As shown in FIG. 4C 4B, in case of manually switching to the bubbling spraying condition, the water dispenser 5 is rotated in such a way that the discharge holes 4A of the water separator 4 are set in alignment with the bubbling water passages 5B of the water dispenser 5, whereby water flows through the bubbling water passages 5B into the bubbling water channel 5D, wherein under such a condition, air is allowed to move from outside of the water separator 4 and the needle-like water discharge holes 5G into the negative area so that air can be sufficiently mixed with the fast water flows through the discharge holes 4A of the water separator 4 to achieve the formation of bubbling spray. The bubbling spray flows through the water dispensing net 6 and is shaped thereby to form full and smooth cylinder like bubbling spray.
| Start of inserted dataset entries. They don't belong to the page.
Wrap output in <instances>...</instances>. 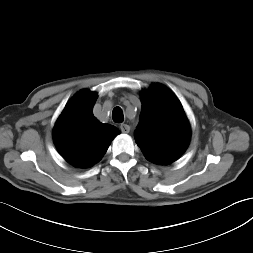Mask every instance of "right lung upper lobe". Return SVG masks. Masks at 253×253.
<instances>
[{
  "mask_svg": "<svg viewBox=\"0 0 253 253\" xmlns=\"http://www.w3.org/2000/svg\"><path fill=\"white\" fill-rule=\"evenodd\" d=\"M97 94L78 92L66 105L53 131L54 143L63 158L75 167L87 168L106 153L119 129L100 123L92 109Z\"/></svg>",
  "mask_w": 253,
  "mask_h": 253,
  "instance_id": "right-lung-upper-lobe-1",
  "label": "right lung upper lobe"
}]
</instances>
In summary, the present invention comprises needle-like water channels 5A and a bubbling water channel 5D that are arranged in the water dispenser 5 to be alignable with the discharge holes 4A of the water separator 4 and in communication with the outside atmosphere and achieves switching through rotation by means of a water separator 4 and a water dispenser 5 that are rotatable with respect to each other so as to achieve selective switching between needle-like spray and bubbling spray. The rotation switching helps extend the service life of a product. The housing 2 is combinable with a faucet, a spraying gun, a pull-out sprinkler, and a bidet, having excellent commonality and simplified structure. The arrangement of a flow control assembly 3 helps provide similar spraying effect for water spray with both low pressure and high pressure and achieve energy saving and environmental conservation.
It will be understood that each of the elements described above, or two or more together may also find a useful application in other types of methods differing from the type described above.
While certain novel features of this invention have been shown and described and are pointed out in the annexed claim, it is not intended to be limited to the details above, since it will be understood that various omissions, modifications, substitutions and changes in the forms and details of the device illustrated and in its operation can be made by those skilled in the art without departing in any way from the spirit of the present invention.